You see, this easing in to the game encouraged me to invest in the world; it made me want to know what happens next. The first fight came and went (‘melée executions – cool!’), and I was introduced to Elizabeth, this most enchanting young girl, naïve yet fiercely intelligent at the same time. I immediately wanted to know more. I wanted to know her story.
This is where I introduce the bugbear. The game kept getting in the way. I realise this may sound a bit silly, but think about it. To me, the strength of Infinite is in its building of the relationship between Elizabeth and Booker, the backdrop that Columbia provides, the background of the proletariat rising up against the establishes classes, and the overt discussion of religion’s place in society. Those were the things that drove me on, yet I nearly didn’t get to experience them all, almost giving up on the game half way through.
I may now start to overuse the word ‘disconnect’, because this was the overriding thought I had after a few hours of Infinite. I’d spend a little time wandering around Columbia, interacting with Elizabeth, observing life going on around me… and then, suddenly, everything changed.
Now, instead of the convincing world of Columbia, I was in an arena-shaped area… all the NPCs had suddenly vanished. Enemies were running at me from all angles. ‘Ahh’, I thought, ‘this must be the game part.’ Realising this brought a jarring disconnect between the world I’d become so invested in, and the parts that had to be included to justify it as a game. The transition between game and narrative was stark, shaking me out of my immersion in the world, back to thinking, ‘right, hit Q, switch vigor, fire at that guy, take cover, reload, RELOAD!’
This disconnect (told you) happened again and again, to the point where I became bored with the game. Story, interaction, arena, shooting, recover, arena, shooting. I could go in to some specific criticism (Handymen!), but it would be unfair, because I did thoroughly enjoy Infinite… just not the game part.
It felt to me as if the shooty-gun-explosiony bits were designed by a completely separate team to the talky-narrative-emotiony bits – in fact, it felt like it had been outsourced to the Quake team. “Hey, Team Quake! We’re really busy crafting one of the finest game experiences of the decade and are too busy to make any actual gameplay. Could you knock together some generic shooty bits that we can stick in between our talky bits to justify this actually being a game? Thanks!”
Don’t get me wrong… the gunplay was fairly enjoyable in and of itself, but it was nothing that hadn’t been seen before. If it hadn’t been married to the rest of Infinite, it wouldn’t have come close to being acclaimed. Think about it… of all the pieces you’ve read about the BioShock Infinite, how much has actually been written about the game part?
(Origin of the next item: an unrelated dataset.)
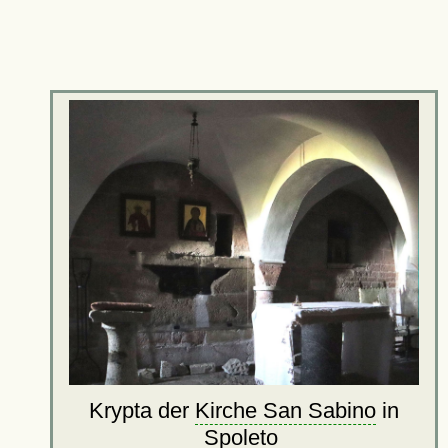
Krypta der
Kirche San Sabino
in
Spoleto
The problem here, though, is that without the jarringly-out-of-place shooty bits, the terrifically-realised narrative wouldn’t live. This isn’t a narrative that would have seen the light of day in a film, and certainly wouldn’t have had the same impact. For Infinite to work, you need to be alongside Elizabeth; you need to be in the world, to be experiencing it first hand. Perhaps Infinite shows that gaming has finally reached its awkward growing pains phase where it’s maturing, trying to present compelling experiences, yet still shackled by customer expectation of what ‘a game’ is.
Is there a solution to this? Probably. Do I know what it is? Not on your nelly. What I do know is that there has to be an evolution. For all that made Infinite excellent – and I am incredibly glad that I stuck with it to the end – it also felt like watching Citizen Kane, while pausing every ten minutes to play a round of Angry Birds. Until narrative and gameplay can be successfully merged together, this disconnect between interaction and narrative will remain.